Harga Mahal Bukan Value: Kesalahan Brand dalam Menentukan Positioning

Harga Mahal Bukan Value: Kesalahan Brand dalam Menentukan Positioning

Myklonpedia > Harga Mahal Bukan Value: Kesalahan Brand dalam Menentukan Positioning

Harga Mahal Bukan Value: Kesalahan Brand dalam Menentukan Positioning

A
Written By Adrian Damar
Published On 22 April 2026
Harga Mahal Bukan Value: Kesalahan Brand dalam Menentukan Positioning
Harga tinggi sering dianggap sebagai tanda kualitas. Banyak brand percaya bahwa semakin mahal produk, semakin tinggi nilai yang dirasakan. Justru di titik itu, kesalahan positioning sering mulai terbentuk.

Di banyak brand, penentuan harga menjadi keputusan yang sensitif. Ada keinginan untuk terlihat premium, ada dorongan untuk menjaga margin, dan ada asumsi bahwa harga tinggi akan otomatis meningkatkan persepsi. Dari dalam, keputusan ini terasa strategis. Namun ketika masuk ke pasar, hasilnya tidak selalu sejalan.

Masalahnya bukan pada harganya. Mahal bukan persoalan terbesar, selama ia didukung oleh alasan yang jelas. Yang sering terjadi adalah harga ditentukan lebih dulu, sementara nilai yang seharusnya mendukungnya belum benar-benar terbentuk.

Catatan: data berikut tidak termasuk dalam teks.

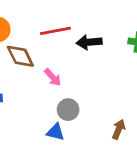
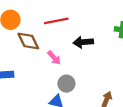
black arrow: (89, 42) -> (83, 42), moved

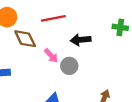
gray circle: (66, 84) -> (69, 66), moved

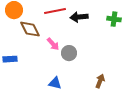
black arrow: (81, 40) -> (79, 17), moved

Di titik ini, brand terlihat premium di angka, tetapi tidak terasa premium di pengalaman. Dan di pasar yang penuh pilihan, perbedaan ini langsung terasa.

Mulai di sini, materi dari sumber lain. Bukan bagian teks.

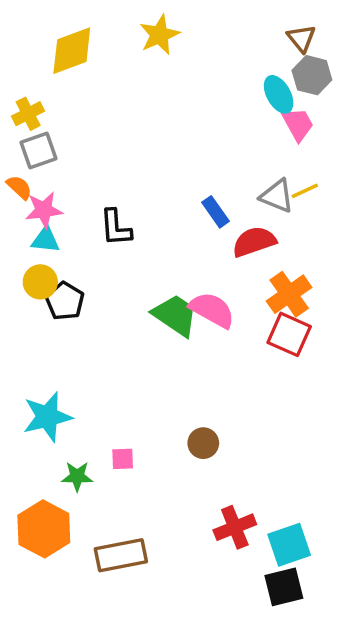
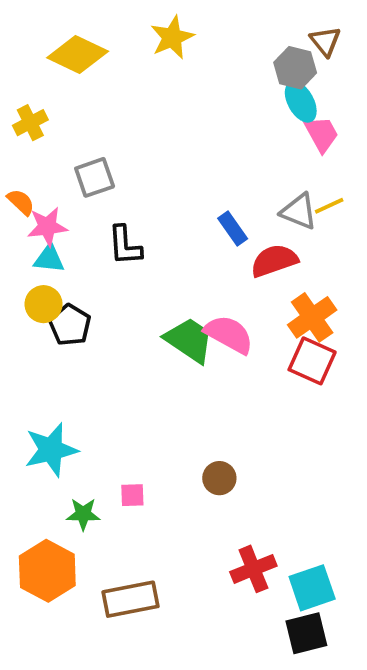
yellow diamond: (72, 51) -> (78, 54), turned 46
gray hexagon: (312, 75) -> (295, 68), moved
gray square: (39, 150) -> (95, 177), moved

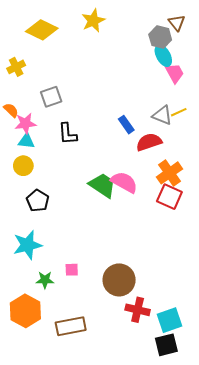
black pentagon: (70, 325) -> (38, 201), moved
brown circle: (219, 478) -> (119, 280), moved, size x1.8
red cross: (253, 569) -> (138, 310), turned 35

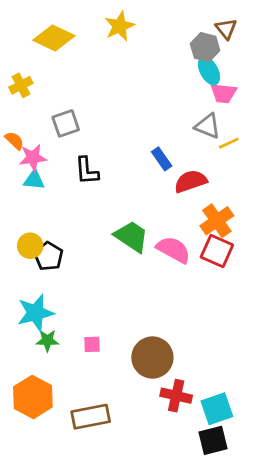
pink trapezoid: (175, 73) -> (223, 93), turned 125
gray triangle: (162, 115) -> (208, 126), moved
yellow circle: (23, 166) -> (30, 246), moved
pink semicircle: (124, 182) -> (173, 250), moved
green star: (45, 280) -> (47, 340), moved

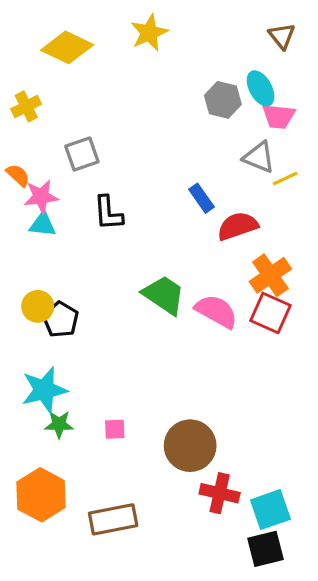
gray hexagon: (205, 47) -> (223, 100), moved

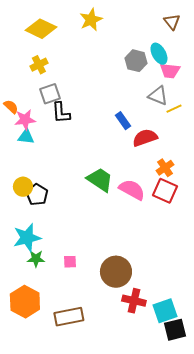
yellow cross: (26, 106) -> (39, 65), moved
black L-shape: (108, 213) -> (61, 113), moved
orange cross: (270, 275) -> (165, 168), size x0.7
black square: (265, 549) -> (175, 330), moved

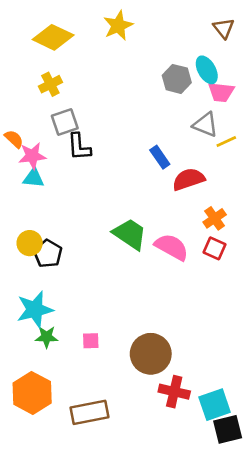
red square: (165, 191) -> (215, 248), size x0.7

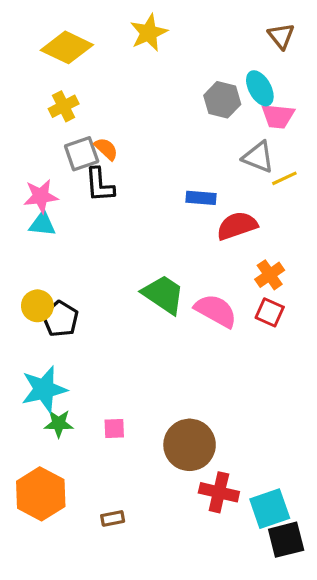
orange semicircle: (14, 139) -> (106, 149), moved
blue rectangle: (160, 157) -> (201, 198), turned -50
brown rectangle: (90, 412) -> (113, 518), size x0.5

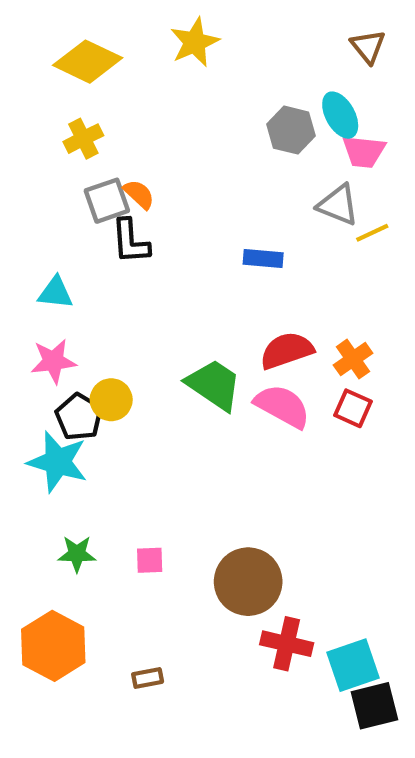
pink star: (41, 196) -> (53, 361), moved
red semicircle: (237, 226) -> (287, 350), moved
yellow circle: (37, 306) -> (111, 400), moved
cyan star: (44, 389) -> (58, 462), moved, turned 30

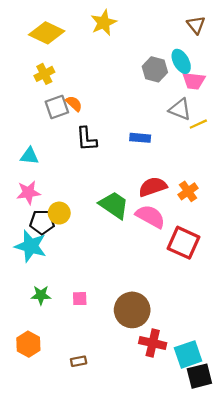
black L-shape: (130, 241) -> (87, 139), moved
red square: (353, 408) -> (183, 243), moved, size x1.6
black pentagon: (79, 417) -> (42, 222), turned -30
orange hexagon: (53, 646) -> (28, 344), size x0.7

Harga Bisa Dinaikkan, Tapi Value Tidak Bisa Dipaksakan
Banyak brand menaikkan harga dengan harapan posisi ikut naik. Kemasan dibuat lebih rapi, komunikasi dibuat lebih serius, dan klaim dibuat lebih meyakinkan. Namun ketika semua itu tidak dibangun dari dasar yang kuat, hasilnya terasa tidak utuh.

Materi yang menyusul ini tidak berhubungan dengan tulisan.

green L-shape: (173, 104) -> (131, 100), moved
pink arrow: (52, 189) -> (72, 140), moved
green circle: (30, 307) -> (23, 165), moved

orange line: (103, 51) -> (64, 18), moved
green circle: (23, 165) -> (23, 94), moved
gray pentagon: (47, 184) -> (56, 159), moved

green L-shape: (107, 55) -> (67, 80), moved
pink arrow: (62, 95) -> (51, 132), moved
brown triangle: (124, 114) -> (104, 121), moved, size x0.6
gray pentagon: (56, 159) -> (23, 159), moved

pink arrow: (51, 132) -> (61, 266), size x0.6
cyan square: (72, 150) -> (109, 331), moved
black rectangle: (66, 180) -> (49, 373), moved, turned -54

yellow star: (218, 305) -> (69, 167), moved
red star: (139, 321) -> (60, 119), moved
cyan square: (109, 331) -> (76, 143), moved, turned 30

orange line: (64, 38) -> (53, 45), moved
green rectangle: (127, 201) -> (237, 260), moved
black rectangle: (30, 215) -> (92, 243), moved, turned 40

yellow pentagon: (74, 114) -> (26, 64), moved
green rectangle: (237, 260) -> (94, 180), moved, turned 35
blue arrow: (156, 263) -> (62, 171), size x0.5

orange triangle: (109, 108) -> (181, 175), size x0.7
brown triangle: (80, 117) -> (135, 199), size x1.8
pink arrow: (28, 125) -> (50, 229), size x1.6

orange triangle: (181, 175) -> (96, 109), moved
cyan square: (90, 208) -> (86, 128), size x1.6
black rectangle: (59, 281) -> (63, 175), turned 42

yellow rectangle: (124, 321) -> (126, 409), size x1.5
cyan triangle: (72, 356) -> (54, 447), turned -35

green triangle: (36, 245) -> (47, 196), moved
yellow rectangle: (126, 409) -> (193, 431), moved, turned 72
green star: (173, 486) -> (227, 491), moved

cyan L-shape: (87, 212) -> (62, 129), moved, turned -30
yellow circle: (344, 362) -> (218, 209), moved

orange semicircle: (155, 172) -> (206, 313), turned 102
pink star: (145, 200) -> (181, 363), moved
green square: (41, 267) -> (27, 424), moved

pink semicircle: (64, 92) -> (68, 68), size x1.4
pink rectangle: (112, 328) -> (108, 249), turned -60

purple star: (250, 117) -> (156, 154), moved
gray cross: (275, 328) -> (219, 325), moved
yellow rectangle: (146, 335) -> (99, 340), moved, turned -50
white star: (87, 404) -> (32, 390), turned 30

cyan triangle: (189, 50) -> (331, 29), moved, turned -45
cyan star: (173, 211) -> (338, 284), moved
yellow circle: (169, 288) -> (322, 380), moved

Konsumen tidak hanya melihat harga, tetapi membandingkan apa yang mereka dapatkan. Dari formula, pengalaman penggunaan, hingga cara brand berbicara. Ketika semua elemen ini tidak sejalan, harga tinggi justru menjadi pertanyaan, bukan keunggulan.

Produk seperti serum dengan harga premium misalnya, tidak hanya dinilai dari kandungannya. Ia juga dinilai dari bagaimana ia diposisikan, bagaimana ia dikomunikasikan, dan bagaimana ia terasa ketika digunakan. Tanpa konsistensi ini, harga hanya menjadi angka.

Hal yang sama terjadi pada produk seperti moisturizer atau facial wash yang mencoba masuk ke segmen premium. Jika tidak ada perbedaan yang terasa jelas, konsumen akan kembali ke pilihan yang lebih familiar atau lebih terjangkau.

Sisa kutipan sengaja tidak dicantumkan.